_WORK TO BE COMPLETED_
Pick out every line of the entries below where "screenshot" occurs, and copy those lines.

┌─ DATA FOR THIS EXERCISE

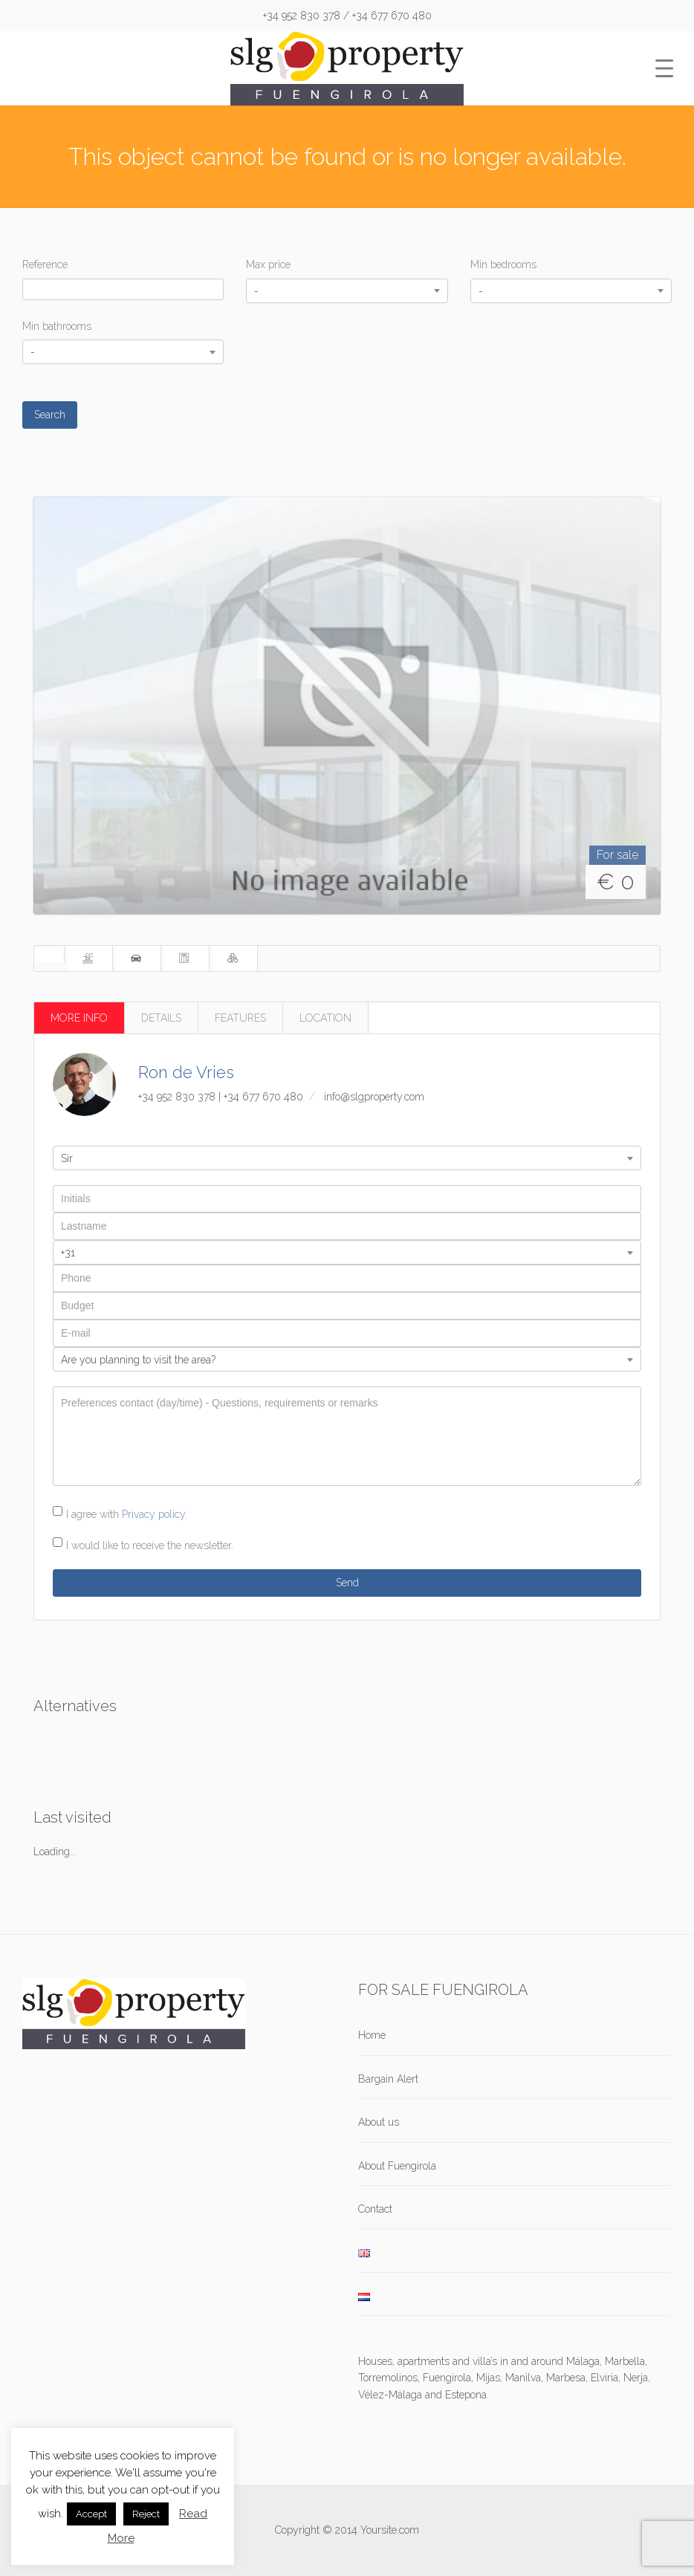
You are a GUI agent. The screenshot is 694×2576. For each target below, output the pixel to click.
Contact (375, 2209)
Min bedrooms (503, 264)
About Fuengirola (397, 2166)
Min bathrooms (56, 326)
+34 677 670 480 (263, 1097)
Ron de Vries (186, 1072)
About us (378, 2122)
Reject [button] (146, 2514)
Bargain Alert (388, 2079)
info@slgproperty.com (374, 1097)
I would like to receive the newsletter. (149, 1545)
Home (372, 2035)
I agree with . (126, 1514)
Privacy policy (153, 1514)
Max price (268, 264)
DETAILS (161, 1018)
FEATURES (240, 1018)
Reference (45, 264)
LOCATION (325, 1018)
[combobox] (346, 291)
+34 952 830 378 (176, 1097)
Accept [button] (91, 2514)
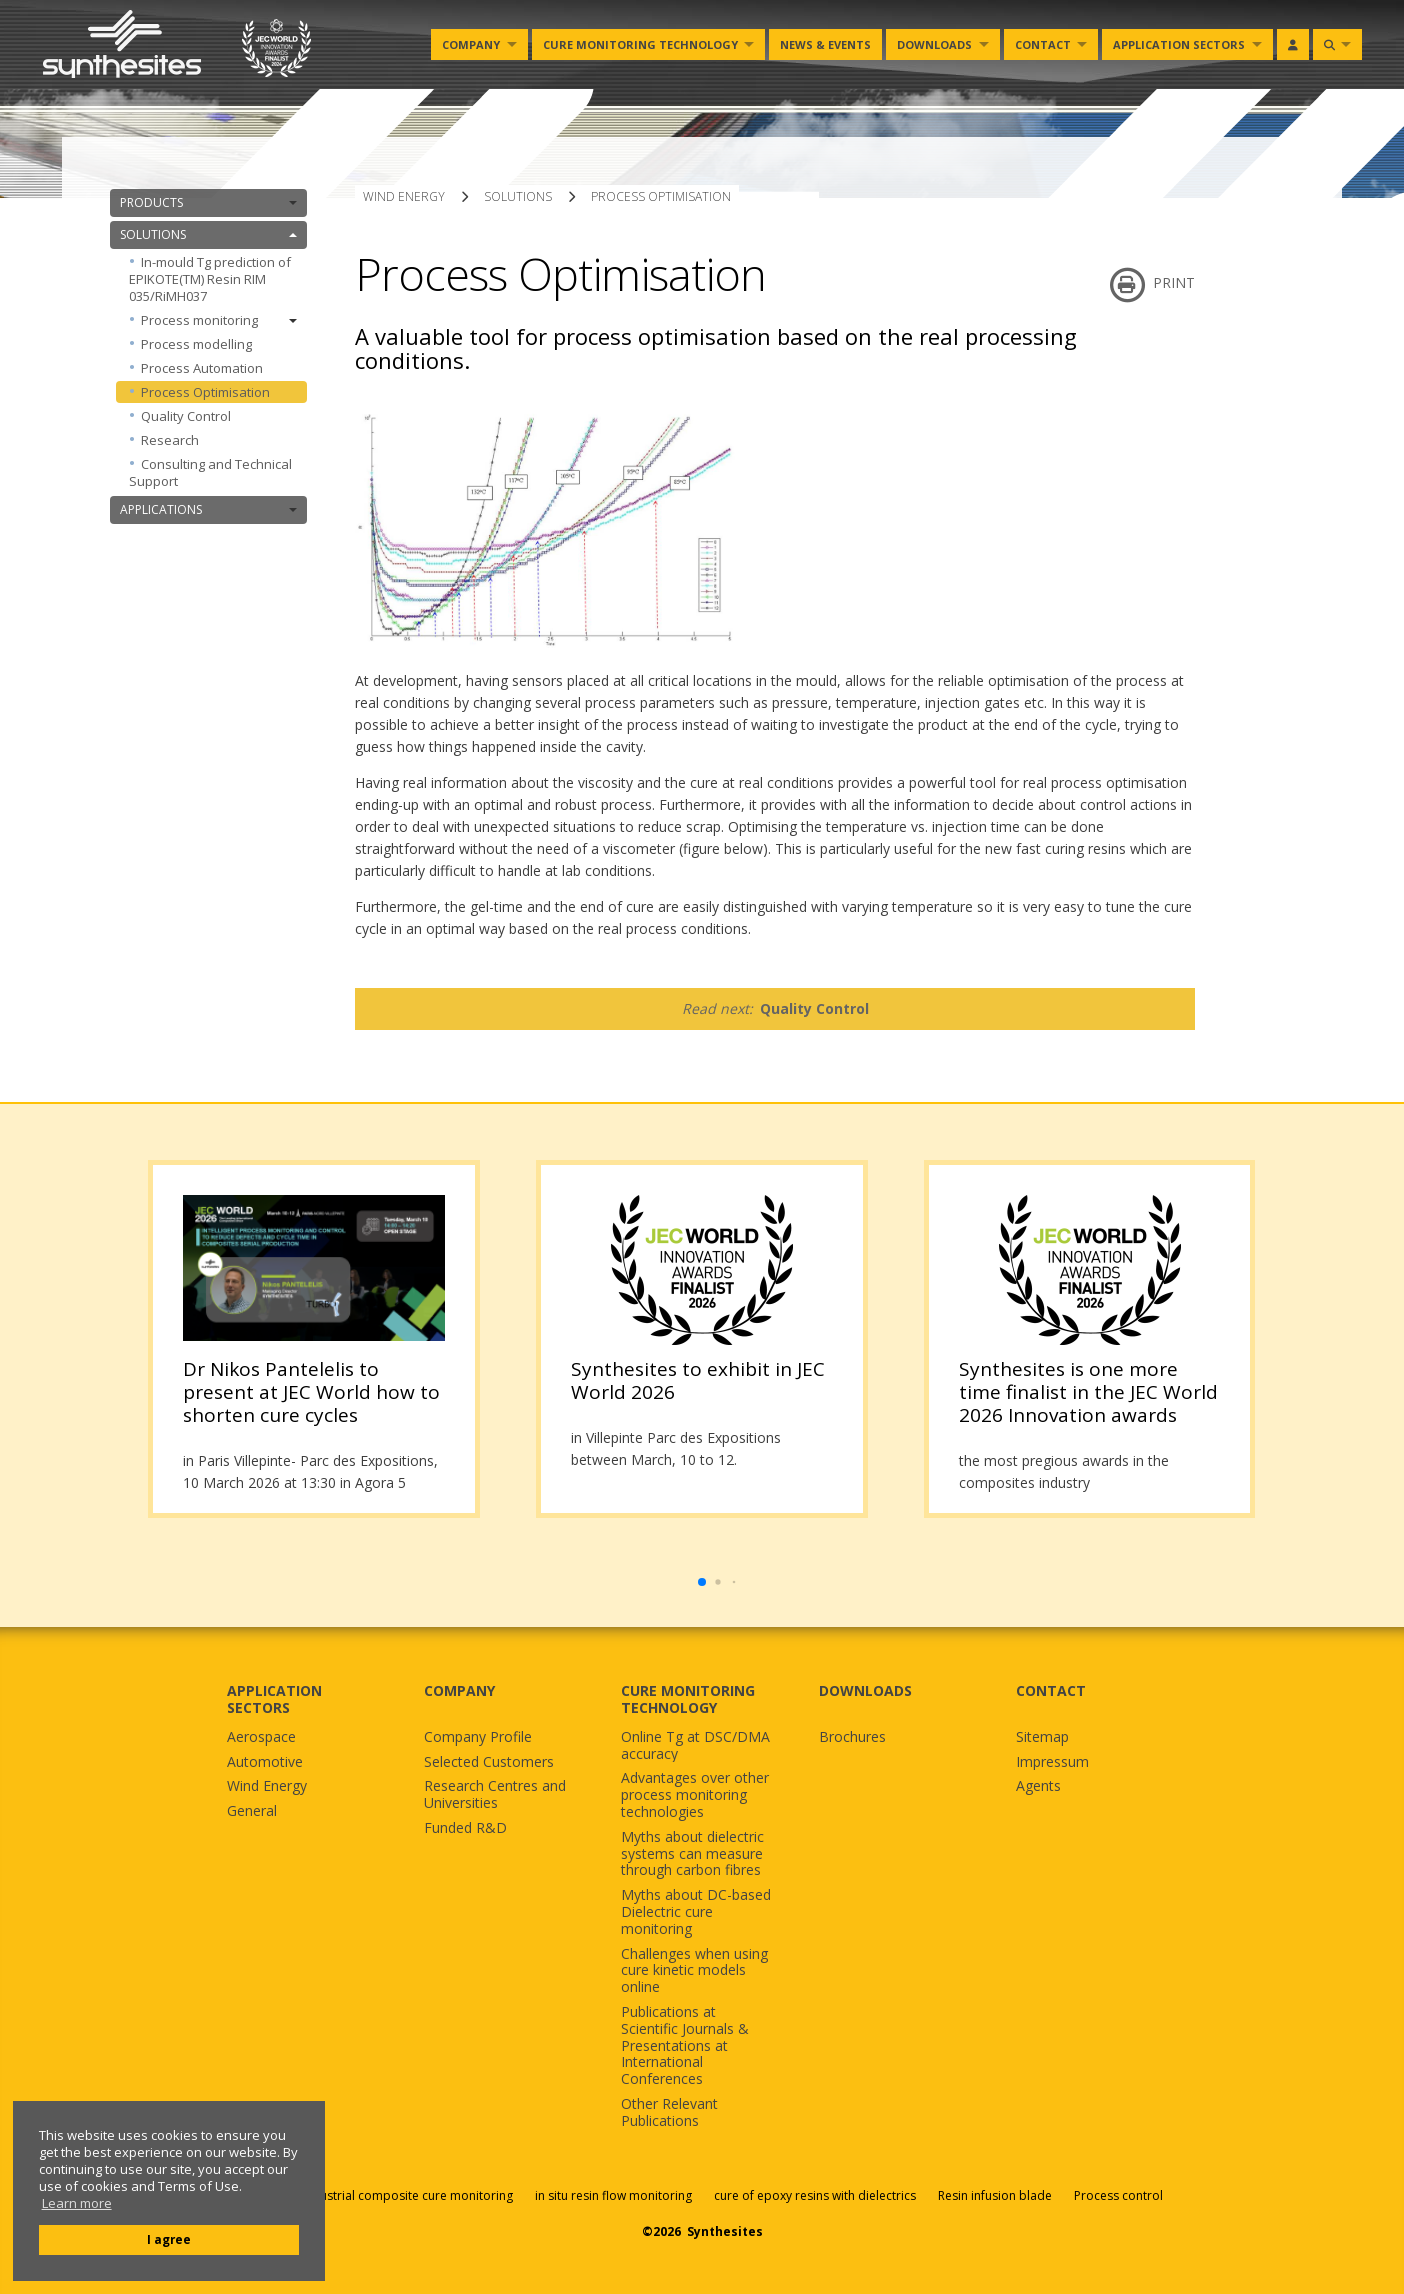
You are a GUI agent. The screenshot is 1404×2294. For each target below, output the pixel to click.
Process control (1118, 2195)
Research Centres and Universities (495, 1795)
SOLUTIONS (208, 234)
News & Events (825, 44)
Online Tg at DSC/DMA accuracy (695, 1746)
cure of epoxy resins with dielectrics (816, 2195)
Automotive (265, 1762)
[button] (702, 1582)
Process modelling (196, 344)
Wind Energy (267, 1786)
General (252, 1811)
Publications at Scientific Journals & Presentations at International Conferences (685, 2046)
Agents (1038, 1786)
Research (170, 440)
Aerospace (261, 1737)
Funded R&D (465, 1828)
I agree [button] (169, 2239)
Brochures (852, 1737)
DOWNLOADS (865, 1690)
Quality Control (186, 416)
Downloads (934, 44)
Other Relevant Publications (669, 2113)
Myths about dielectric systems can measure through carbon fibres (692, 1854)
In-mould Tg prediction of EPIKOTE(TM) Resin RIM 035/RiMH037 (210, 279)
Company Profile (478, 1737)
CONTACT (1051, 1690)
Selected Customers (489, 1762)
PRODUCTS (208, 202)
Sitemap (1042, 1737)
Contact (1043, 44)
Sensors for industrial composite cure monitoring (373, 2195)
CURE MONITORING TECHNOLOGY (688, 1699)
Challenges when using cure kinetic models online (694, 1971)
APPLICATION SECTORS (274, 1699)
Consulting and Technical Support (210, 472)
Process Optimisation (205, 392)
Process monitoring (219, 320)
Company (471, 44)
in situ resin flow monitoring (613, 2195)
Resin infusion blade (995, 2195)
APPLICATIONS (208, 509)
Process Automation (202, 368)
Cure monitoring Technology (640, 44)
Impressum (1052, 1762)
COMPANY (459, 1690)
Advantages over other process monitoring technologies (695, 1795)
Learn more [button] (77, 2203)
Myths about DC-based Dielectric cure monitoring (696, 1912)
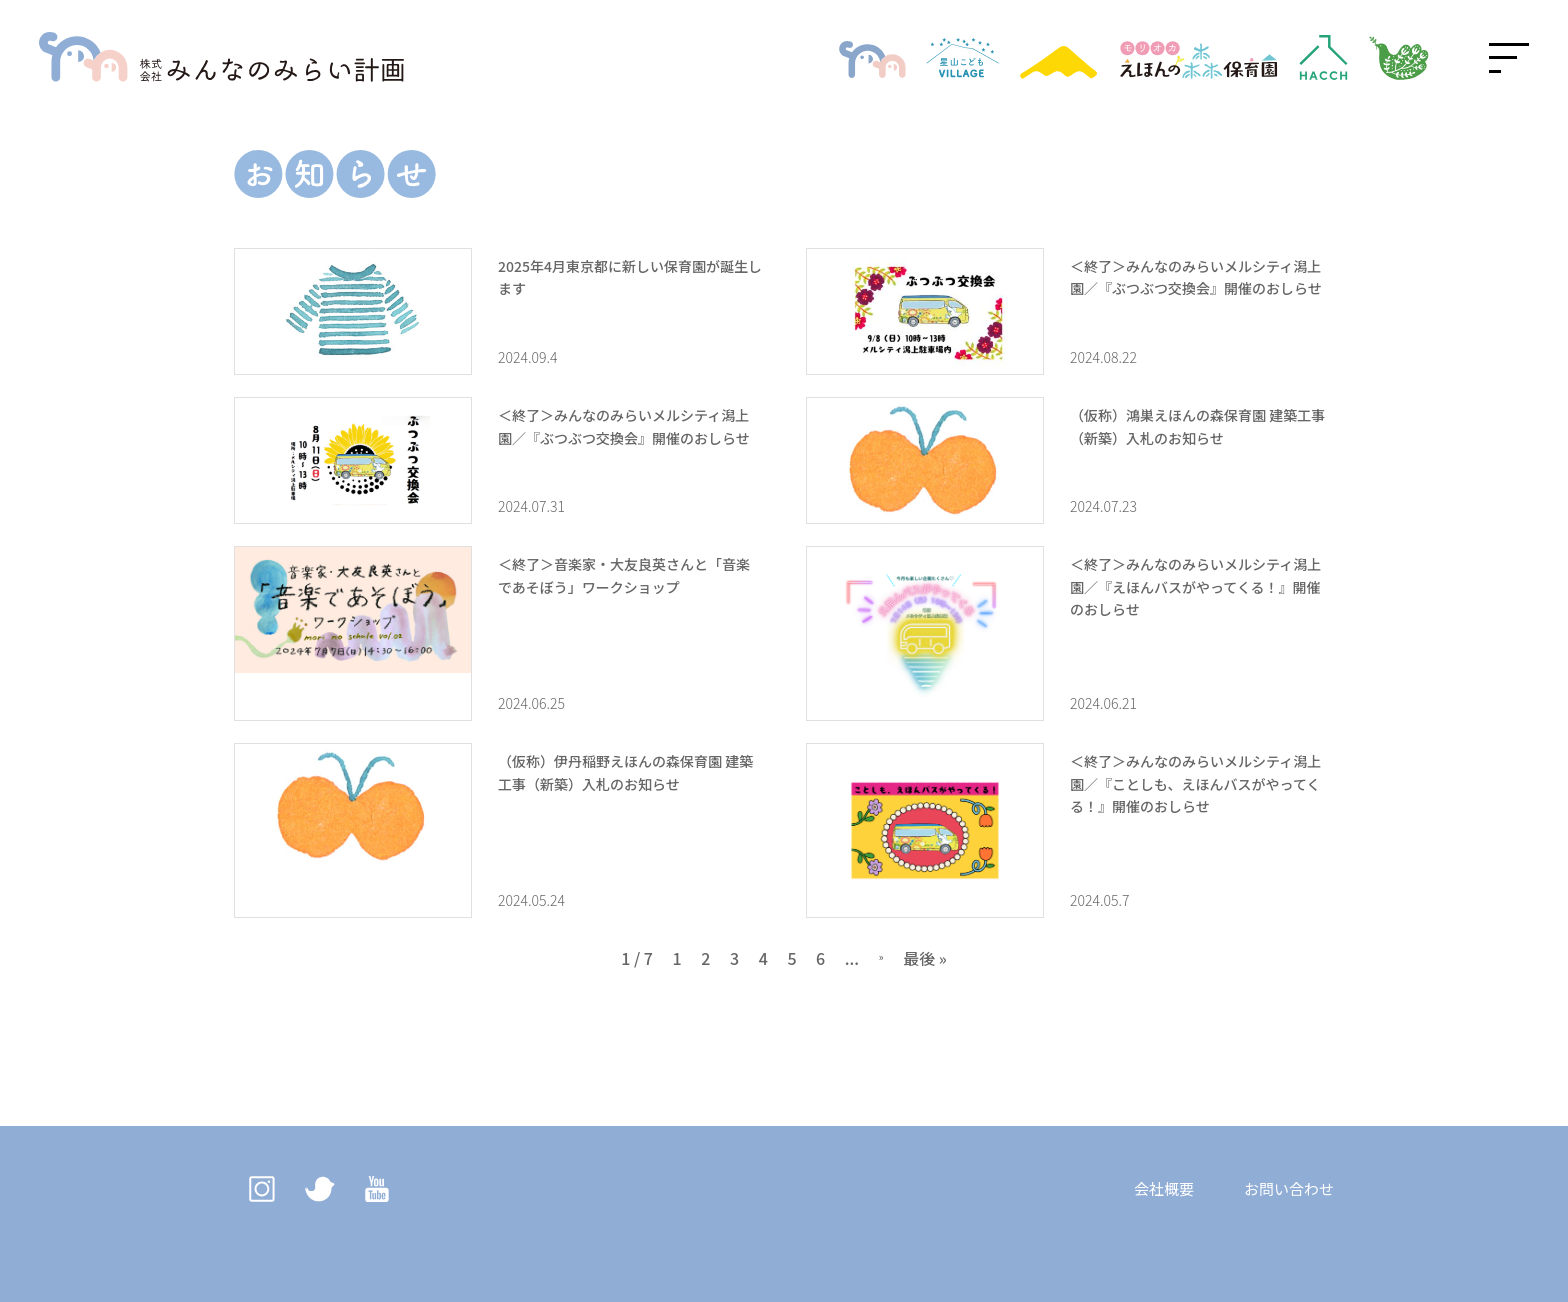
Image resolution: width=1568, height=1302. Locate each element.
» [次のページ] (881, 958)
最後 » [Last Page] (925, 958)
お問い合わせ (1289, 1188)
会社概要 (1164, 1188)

└─

_EXPECTED ANSWER_
You are a GUI agent. The screenshot is 694×2576. For each target below, output the pixel to click.
You are a GUI agent. The screenshot is 1404×2294. For each target below, output the pixel to click.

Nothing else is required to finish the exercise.